▶ ACTIVITY
Tally the lines of the listing that contain the word "bedeutet", then give the total and nothing else.

▶ DATA SHOWN

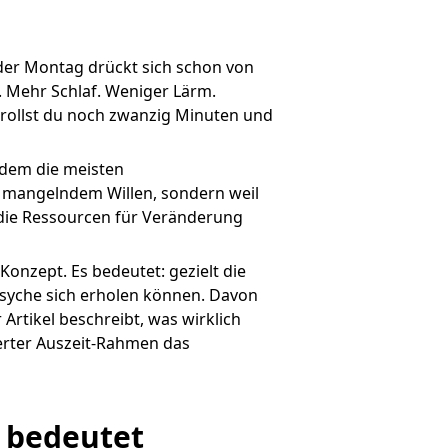
 der Montag drückt sich schon von
. Mehr Schlaf. Weniger Lärm.
scrollst du noch zwanzig Minuten und
 dem die meisten
n mangelndem Willen, sondern weil
 die Ressourcen für Veränderung
 Konzept. Es bedeutet: gezielt die
syche sich erholen können. Davon
Artikel beschreibt, was wirklich
ierter Auszeit-Rahmen das
h bedeutet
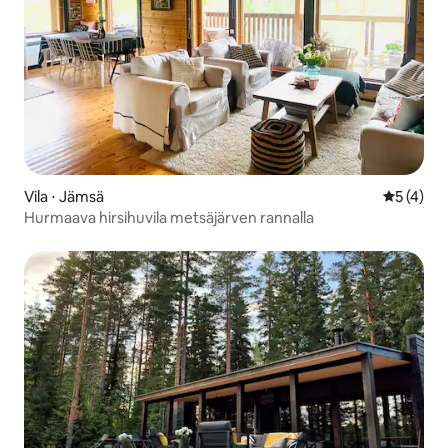
Vila ⋅ Jämsä
5 de uma 
5 (4)
Hurmaava hirsihuvila metsäjärven rannalla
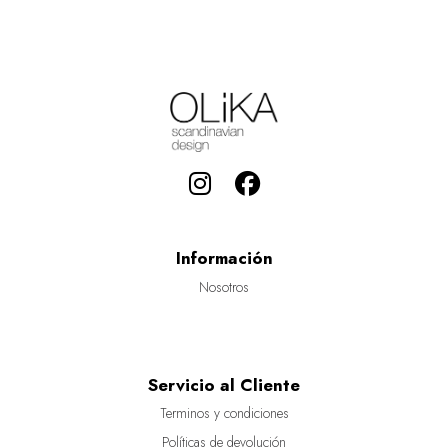
Información
Nosotros
Servicio al Cliente
Terminos y condiciones
Políticas de devolución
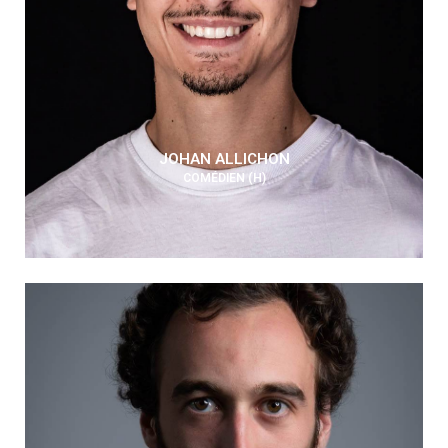
JOHAN ALLICHON
COMÉDIEN (H)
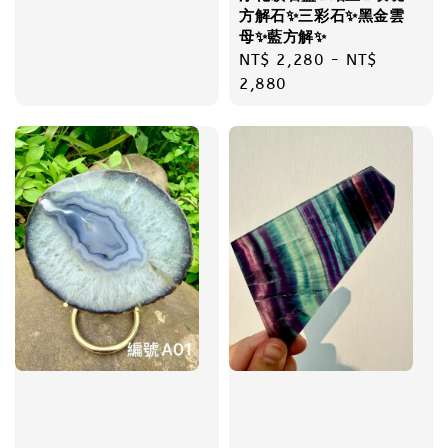
方解石✨三彩石✨黑金雲
母✨藍方解✨
Regular
NT$ 2,280
-
NT$
price
2,880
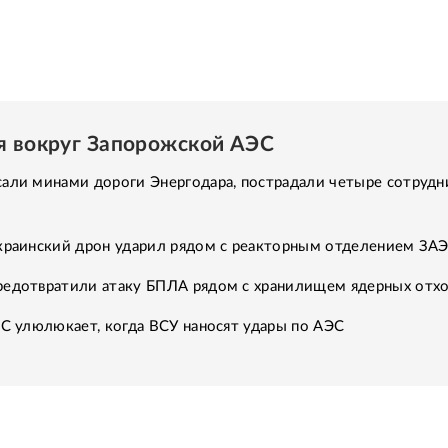
я вокруг Запорожской АЭС
али минами дороги Энергодара, пострадали четыре сотрудн
Украинский дрон ударил рядом с реакторным отделением ЗА
редотвратили атаку БПЛА рядом с хранилищем ядерных отх
ЕС улюлюкает, когда ВСУ наносят удары по АЭС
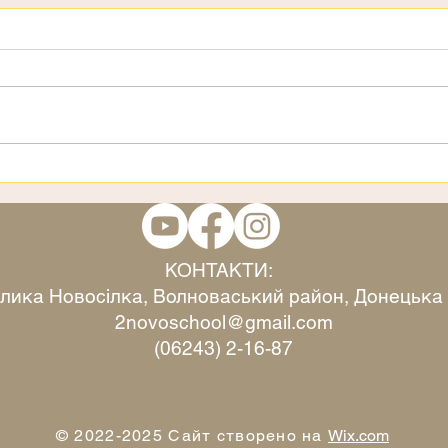
День дітей
3 ст
КОНТАКТИ:
Велика Новосілка, Волноваський район, Донецька
2novoschool@gmail.com
(06243) 2-16-87
© 2022-2025 Сайт створено на
Wix.com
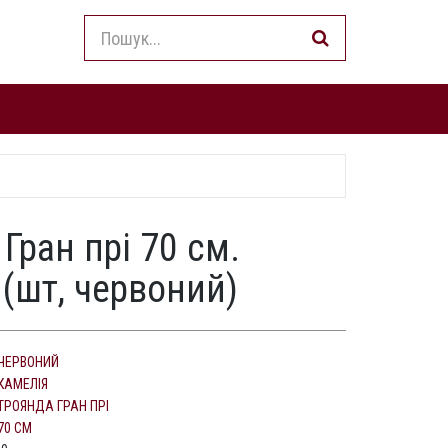
Гран прі 70 см.
 (шт, червоний)
ЧЕРВОНИЙ
КАМЕЛІЯ
ТРОЯНДА ГРАН ПРІ
70 СМ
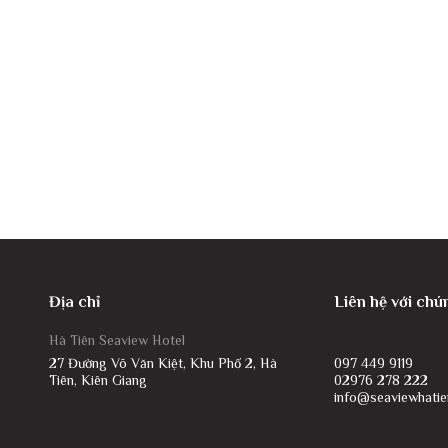
Địa chỉ
Liên hệ với chú
Hà Tiên Seaview Hotel
27 Đường Võ Văn Kiệt, Khu Phố 2, Hà
097 449 9119
Tiên, Kiên Giang
02976 278 222
info@seaviewhatie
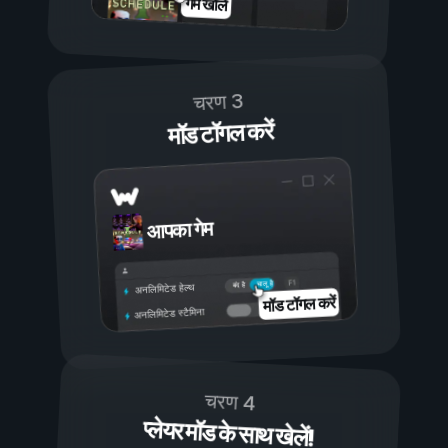
गेम खोलें
चरण 3
मॉड टॉगल करें
आपका गेम
चालू है
बंद है
अनलिमिटेड हेल्थ
मॉड टॉगल करें
अनलिमिटेड स्टैमिना
चरण 4
प्लेयर मॉड के साथ खेलें!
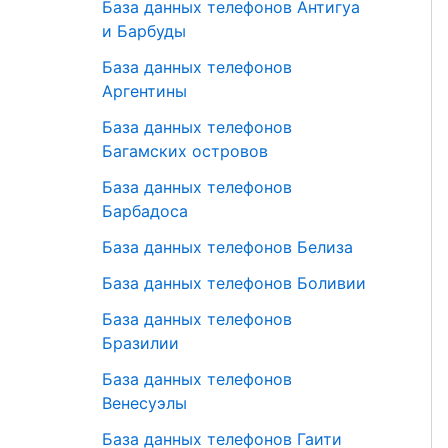
База данных телефонов Антигуа
и Барбуды
База данных телефонов
Аргентины
База данных телефонов
Багамских островов
База данных телефонов
Барбадоса
База данных телефонов Белиза
База данных телефонов Боливии
База данных телефонов
Бразилии
База данных телефонов
Венесуэлы
База данных телефонов Гаити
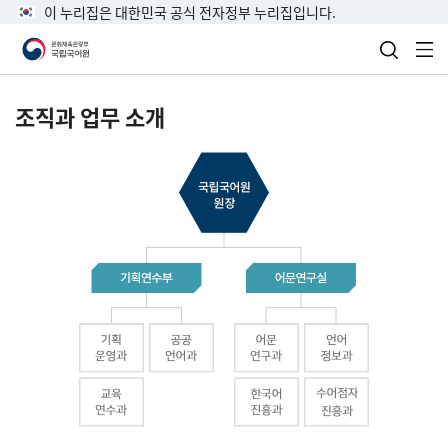
이 누리집은 대한민국 공식 전자정부 누리집입니다.
검색 열
전
조직과 업무 소개
국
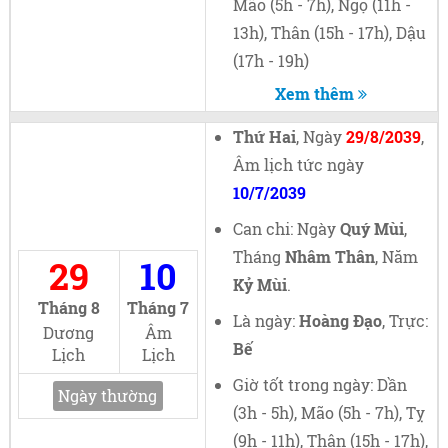
Mão (5h - 7h), Ngọ (11h -
13h), Thân (15h - 17h), Dậu
(17h - 19h)
Xem thêm
Thứ Hai
, Ngày
29/8/2039
,
Âm lịch tức ngày
10/7/2039
Can chi: Ngày
Quý Mùi
,
Tháng
Nhâm Thân
, Năm
29
10
Kỷ Mùi
.
Tháng 8
Tháng 7
Là ngày:
Hoàng Đạo
, Trực:
Dương
Âm
Bế
Lịch
Lịch
Giờ tốt trong ngày: Dần
Ngày thường
(3h - 5h), Mão (5h - 7h), Tỵ
(9h - 11h), Thân (15h - 17h),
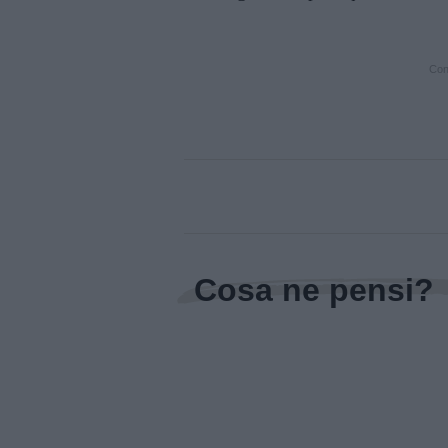
Cont
Cosa ne pensi?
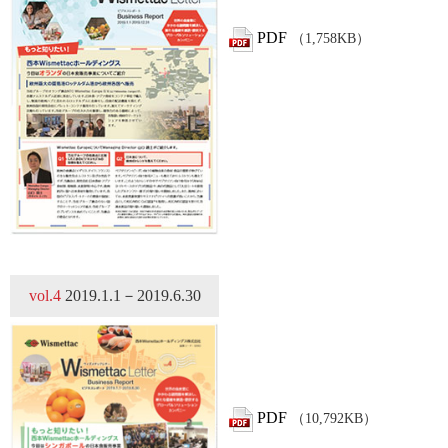
PDF
（1,758KB）
vol.4
2019.1.1－2019.6.30
PDF
（10,792KB）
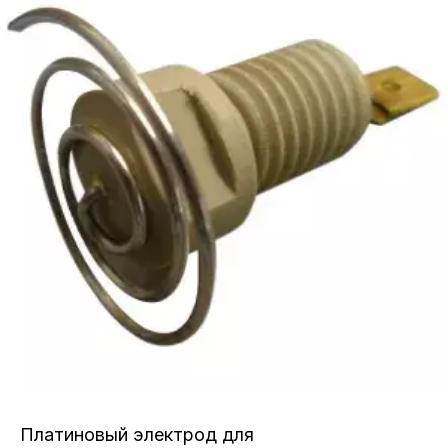
Платиновый электрод для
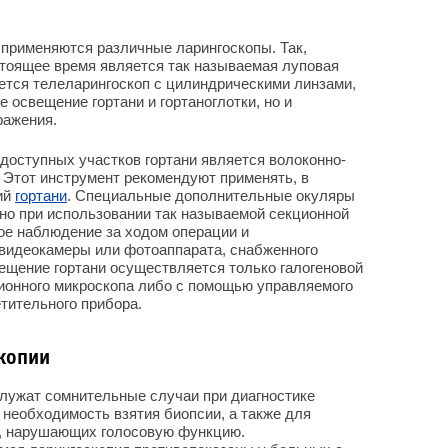
применяются различные ларингоскопы. Так,
стоящее время является так называемая луповая
уется телеларингоскоп с цилиндрическими линзами,
 освещение гортани и гортаноглотки, но и
ражения.
доступных участков гортани является волоконно-
 Этот инструмент рекомендуют применять, в
ий
гортани
. Специальные дополнительные окуляры
но при использовании так называемой секционной
ое наблюдение за ходом операции и
 видеокамеры или фотоаппарата, снабженного
ещение гортани осуществляется только галогеновой
ионного микроскопа либо с помощью управляемого
тительного прибора.
копии
служат сомнительные случаи при диагностике
 необходимость взятия биопсии, а также для
в, нарушающих голосовую функцию.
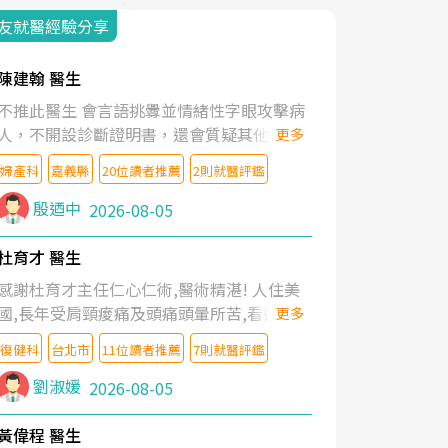
友就醫經驗分享
陳建翰 醫生
不推此醫生 會言語挑釁並情緒性字眼攻擊病
人，不開設診斷證明書，還會質疑其他醫生
更多
的判斷！
婦產科
嘉義縣
20位讀者推薦
2則就醫評鑑
殷迺中
2026-08-05
杜育才 醫生
感謝杜育才主任仁心仁術,醫術精湛! 人住美
國,長年受肩頸痠痛及頭痛頭暈所苦,看遍名醫
更多
教授,做了各種檢查,也嘗試過西醫打針,中醫
復健科
台北市
11位讀者推薦
7則就醫評鑑
針灸及物理徒手治療都沒有用,後來連吃到嗎
啡類止痛藥都效果有限,只是壓症狀,沒多久就
劉淑媛
2026-08-05
痛起來,多年失眠嚴重影響生活品質. 台灣親
友介紹忠孝醫院杜育才主任是頸頭症候群專
黃偉程 醫生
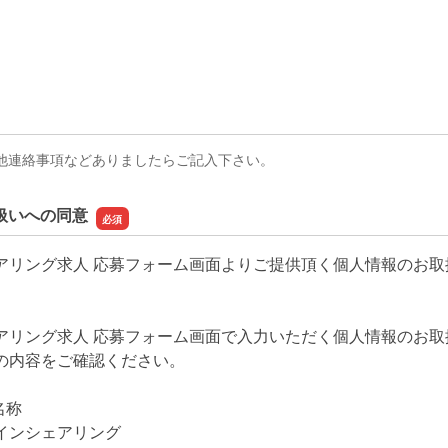
他連絡事項などありましたらご記入下さい。
扱いへの同意
アリング求人 応募フォーム画面よりご提供頂く個人情報のお取
アリング求人 応募フォーム画面で入力いただく個人情報のお取
の内容をご確認ください。
名称
インシェアリング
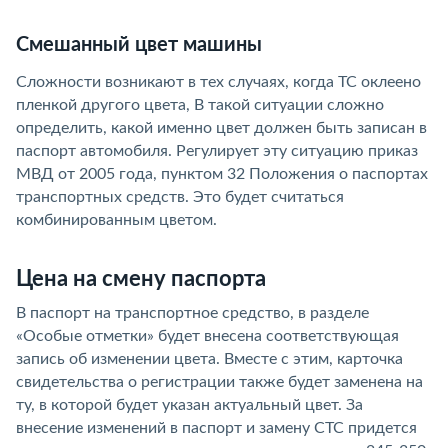
Смешанный цвет машины
Сложности возникают в тех случаях, когда ТС оклеено
пленкой другого цвета, В такой ситуации сложно
определить, какой именно цвет должен быть записан в
паспорт автомобиля. Регулирует эту ситуацию приказ
МВД от 2005 года, пунктом 32 Положения о паспортах
транспортных средств. Это будет считаться
комбинированным цветом.
Цена на смену паспорта
В паспорт на транспортное средство, в разделе
«Особые отметки» будет внесена соответствующая
запись об изменении цвета. Вместе с этим, карточка
свидетельства о регистрации также будет заменена на
ту, в которой будет указан актуальный цвет. За
внесение изменений в паспорт и замену СТС придется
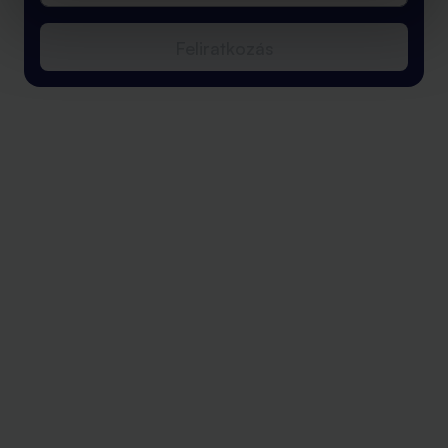
Feliratkozás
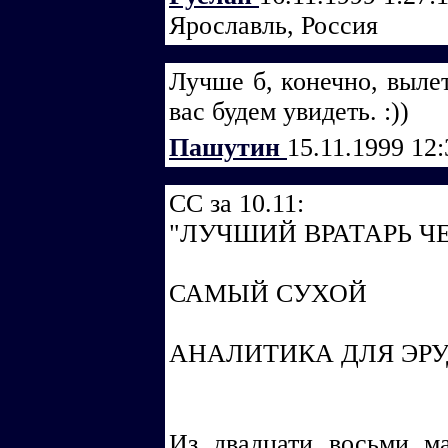
Ярославль, Россия
Лучше б, конечно, вылет
вас будем увидеть. :))
Пашутин
15.11.1999 12
CC за 10.11:
"ЛУЧШИЙ ВРАТАРЬ 
САМЫЙ СУХОЙ
АНАЛИТИКА ДЛЯ ЭР
Из двадцати восьми м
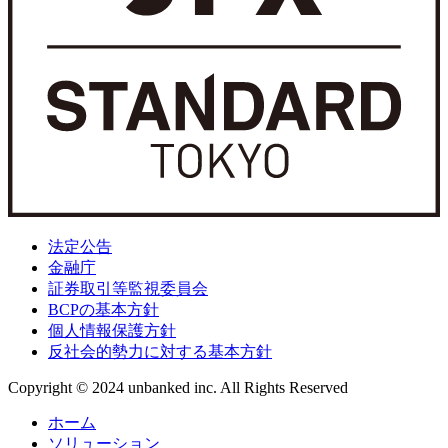
法定公告
金融庁
証券取引等監視委員会
BCPの基本方針
個人情報保護方針
反社会的勢力に対する基本方針
Copyright © 2024 unbanked inc. All Rights Reserved
ホーム
ソリューション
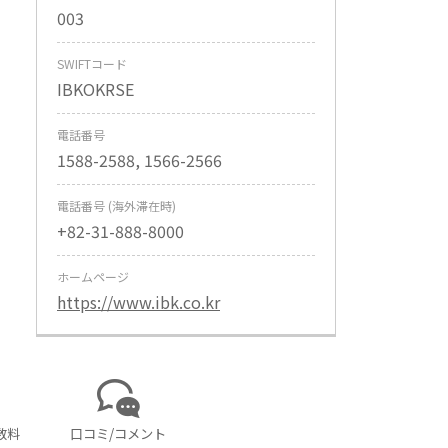
003
SWIFTコード
IBKOKRSE
電話番号
1588-2588, 1566-2566
電話番号 (海外滞在時)
+82-31-888-8000
ホームページ
https://www.ibk.co.kr
数料
口コミ/コメント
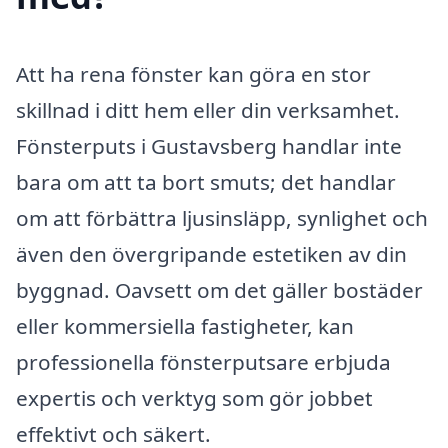
Att ha rena fönster kan göra en stor
skillnad i ditt hem eller din verksamhet.
Fönsterputs i Gustavsberg handlar inte
bara om att ta bort smuts; det handlar
om att förbättra ljusinsläpp, synlighet och
även den övergripande estetiken av din
byggnad. Oavsett om det gäller bostäder
eller kommersiella fastigheter, kan
professionella fönsterputsare erbjuda
expertis och verktyg som gör jobbet
effektivt och säkert.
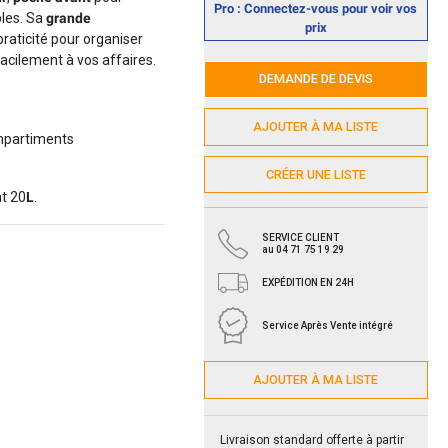
Pro : Connectez-vous pour voir vos
bles. Sa
grande
prix
 praticité pour organiser
til de
acilement à vos affaires.
n
électricien
DEMANDE DE DEVIS
gitale et
AJOUTER À MA LISTE
re fil et
mpartiments
res
CRÉER UNE LISTE
at 20
L
.
SERVICE CLIENT
cessoires
au 04 71 75 19 29
 câbles
EXPÉDITION EN 24H
res pour
Service Après Vente intégré
t
res de
AJOUTER À MA LISTE
Livraison standard offerte à partir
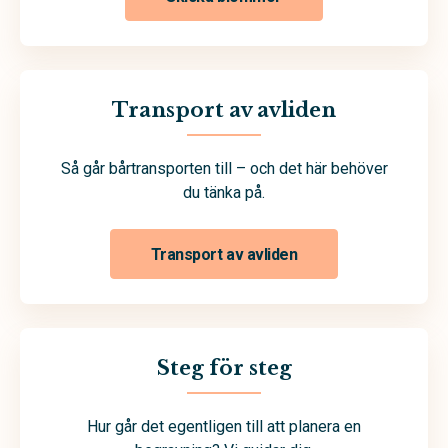
Transport av avliden
Så går bårtransporten till – och det här behöver
du tänka på.
Transport av avliden
Steg för steg
Hur går det egentligen till att planera en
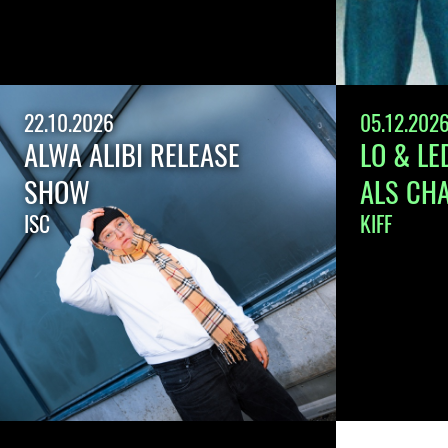
22.10.2026
05.12.202
ALWA ALIBI RELEASE
LO & LE
SHOW
ALS CH
ISC
KIFF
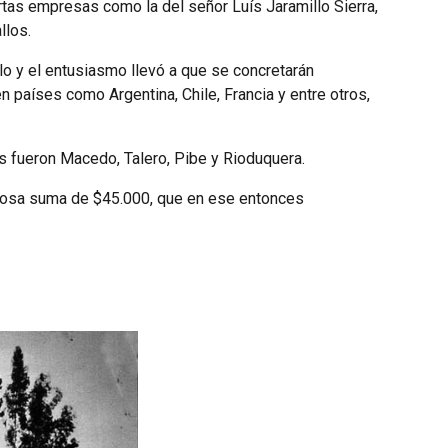
as empresas como la del señor Luís Jaramillo Sierra,
llos.
llo y el entusiasmo llevó a que se concretarán
 países como Argentina, Chile, Francia y entre otros,
 fueron Macedo, Talero, Pibe y Rioduquera.
bulosa suma de $45.000, que en ese entonces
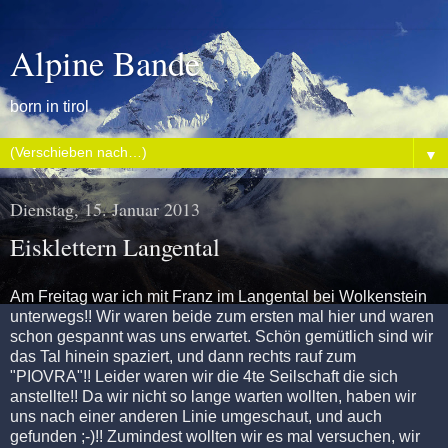
Alpine Bande
born in tirol
▼
Dienstag, 15. Januar 2013
Eisklettern Langental
Am Freitag war ich mit Franz im Langental bei Wolkenstein
unterwegs!! Wir waren beide zum ersten mal hier und waren
schon gespannt was uns erwartet. Schön gemütlich sind wir
das Tal hinein spaziert, und dann rechts rauf zum
"PIOVRA"!! Leider waren wir die 4te Seilschaft die sich
anstellte!! Da wir nicht so lange warten wollten, haben wir
uns nach einer anderen Linie umgeschaut, und auch
gefunden ;-)!! Zumindest wollten wir es mal versuchen, wir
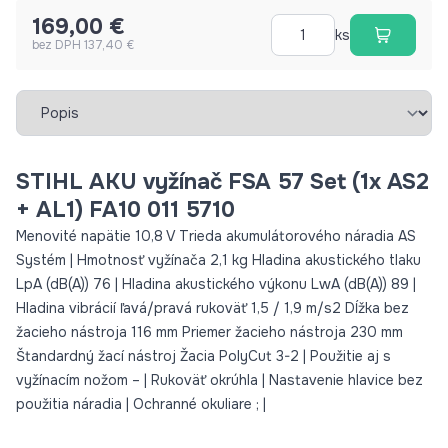
169,00 €
ks
bez DPH 137,40 €
Vybrať záložku
STIHL AKU vyžínač FSA 57 Set (1x AS2
+ AL1) FA10 011 5710
Menovité napätie 10,8 V Trieda akumulátorového náradia AS
Systém | Hmotnosť vyžínača 2,1 kg Hladina akustického tlaku
LpA (dB(A)) 76 | Hladina akustického výkonu LwA (dB(A)) 89 |
Hladina vibrácií ľavá/pravá rukoväť 1,5 / 1,9 m/s2 Dĺžka bez
žacieho nástroja 116 mm Priemer žacieho nástroja 230 mm
Štandardný žací nástroj Žacia PolyCut 3-2 | Použitie aj s
vyžínacím nožom – | Rukoväť okrúhla | Nastavenie hlavice bez
použitia náradia | Ochranné okuliare ; |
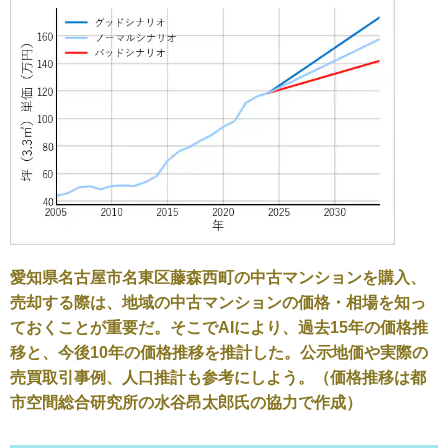
愛知県名古屋市名東区藤森西町の中古マンションを購入、
売却する際は、地域の中古マンションの価格・相場を知っ
ておくことが重要だ。そこでAIにより、過去15年の価格推
移と、今後10年の価格推移を推計した。公示地価や実際の
売買取引事例、人口推計も参考にしよう。（価格推移は都
市空間総合研究所の水谷昂太郎氏の協力で作成）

▶ COMPLETED TASK
2